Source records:
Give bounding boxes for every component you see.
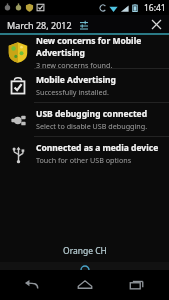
staticText: 3 new concerns found. (36, 60, 113, 68)
button[interactable]: New concerns for Mobile Advertising (0, 35, 169, 68)
staticText: 16:41 (144, 2, 166, 14)
staticText: USB debugging connected (36, 108, 148, 120)
staticText: Touch for other USB options (36, 155, 132, 165)
staticText: Orange CH (63, 245, 107, 257)
button[interactable]: Clear all notifications (148, 16, 164, 32)
button[interactable]: Recent apps (116, 270, 158, 300)
button[interactable]: Connected as a media device (0, 137, 169, 170)
button[interactable]: Home (64, 270, 106, 300)
staticText: March 28, 2012 (7, 19, 72, 31)
staticText: Connected as a media device (36, 142, 159, 154)
staticText: New concerns for Mobile Advertising (36, 35, 163, 59)
button[interactable]: Back (11, 270, 53, 300)
button[interactable]: Mobile Advertising (0, 69, 169, 102)
staticText: Select to disable USB debugging. (36, 121, 148, 131)
staticText: Successfully installed. (36, 87, 109, 97)
button[interactable]: Quick settings (77, 18, 90, 31)
button[interactable]: Close notification shade (0, 262, 169, 278)
staticText: Mobile Advertising (36, 74, 116, 86)
button[interactable]: USB debugging connected (0, 103, 169, 136)
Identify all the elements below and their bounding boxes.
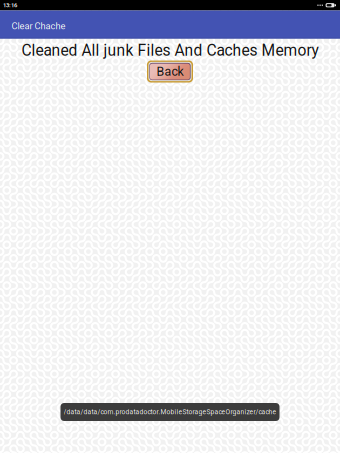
staticText: Cleaned All junk Files And Caches Memory: [22, 41, 318, 60]
staticText: 13:16: [3, 2, 17, 9]
staticText: Clear Chache: [12, 20, 66, 31]
staticText: Back: [156, 64, 184, 79]
button[interactable]: Back: [147, 60, 193, 82]
staticText: /data/data/com.prodatadoctor.MobileStora…: [64, 408, 276, 416]
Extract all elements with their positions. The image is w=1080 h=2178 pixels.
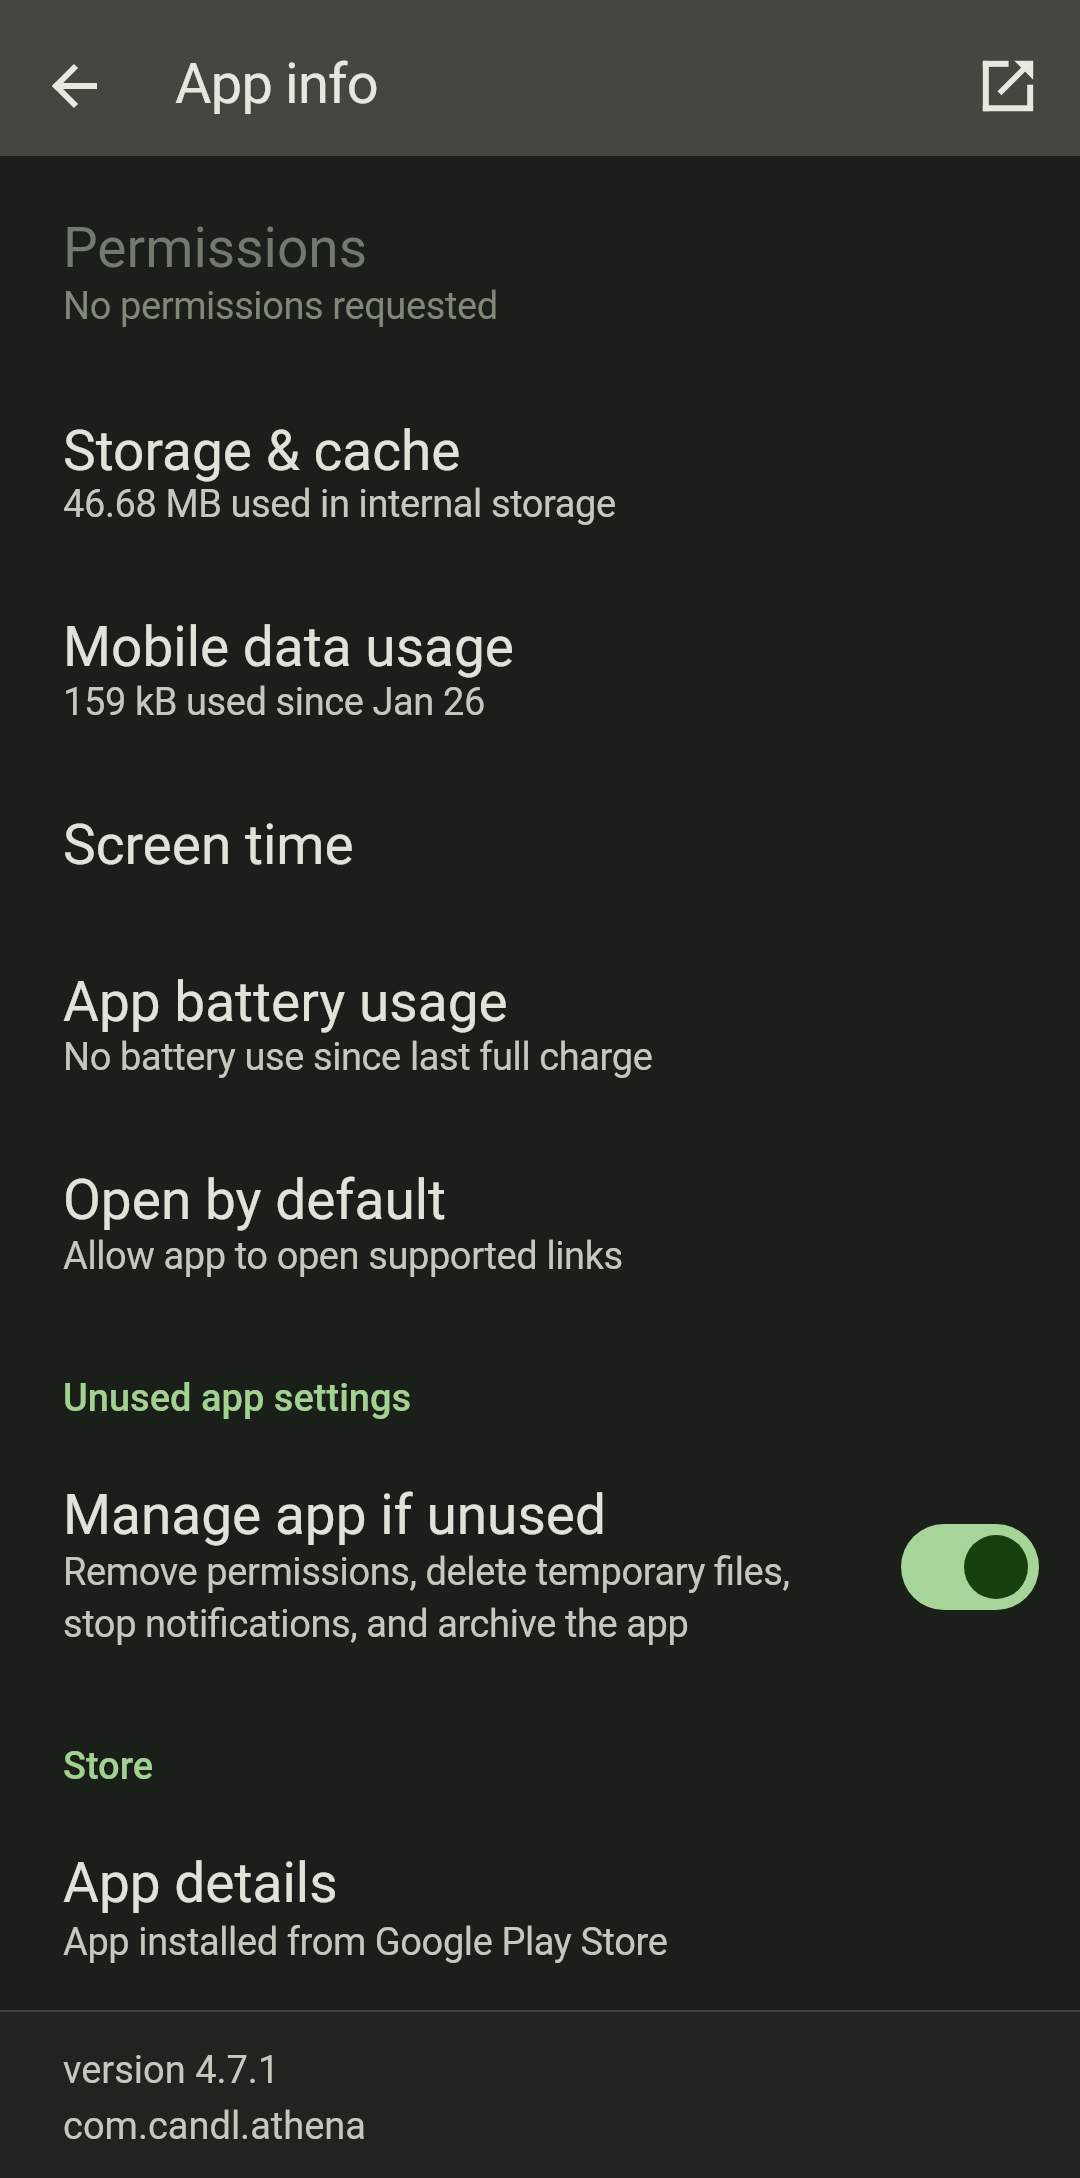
staticText: Allow app to open supported links (63, 1234, 623, 1279)
button[interactable]: Screen time (0, 770, 1080, 910)
staticText: Open by default (63, 1168, 447, 1232)
button[interactable]: Permissions (0, 170, 1080, 360)
staticText: 159 kB used since Jan 26 (63, 680, 485, 725)
staticText: No permissions requested (63, 284, 498, 329)
staticText: No battery use since last full charge (63, 1035, 653, 1080)
button[interactable]: App details (0, 1820, 1080, 2010)
staticText: 46.68 MB used in internal storage (63, 482, 616, 527)
button[interactable] (901, 1524, 1039, 1610)
staticText: Mobile data usage (63, 615, 514, 679)
staticText: Screen time (63, 813, 354, 877)
staticText: App installed from Google Play Store (63, 1920, 668, 1965)
button[interactable] (964, 44, 1048, 128)
staticText: App info (175, 51, 378, 117)
staticText: Remove permissions, delete temporary fil… (63, 1550, 790, 1595)
staticText: com.candl.athena (63, 2104, 366, 2149)
staticText: Permissions (63, 216, 368, 280)
button[interactable]: Manage app if unused (0, 1450, 1080, 1680)
staticText: App details (63, 1851, 338, 1915)
staticText: Manage app if unused (63, 1483, 606, 1547)
button[interactable]: Mobile data usage (0, 578, 1080, 768)
staticText: Storage & cache (63, 419, 461, 483)
staticText: Store (63, 1744, 154, 1789)
staticText: Unused app settings (63, 1376, 412, 1421)
staticText: version 4.7.1 (63, 2048, 280, 2093)
staticText: App battery usage (63, 970, 508, 1034)
button[interactable]: Storage & cache (0, 380, 1080, 570)
button[interactable] (36, 44, 120, 128)
button[interactable]: Open by default (0, 1130, 1080, 1320)
button[interactable]: App battery usage (0, 930, 1080, 1120)
staticText: stop notifications, and archive the app (63, 1602, 689, 1647)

What the exercise asks:
Looking at the entries above, count each line in which the word "bounding" occurs, then give the total and nothing further.

Response area:
2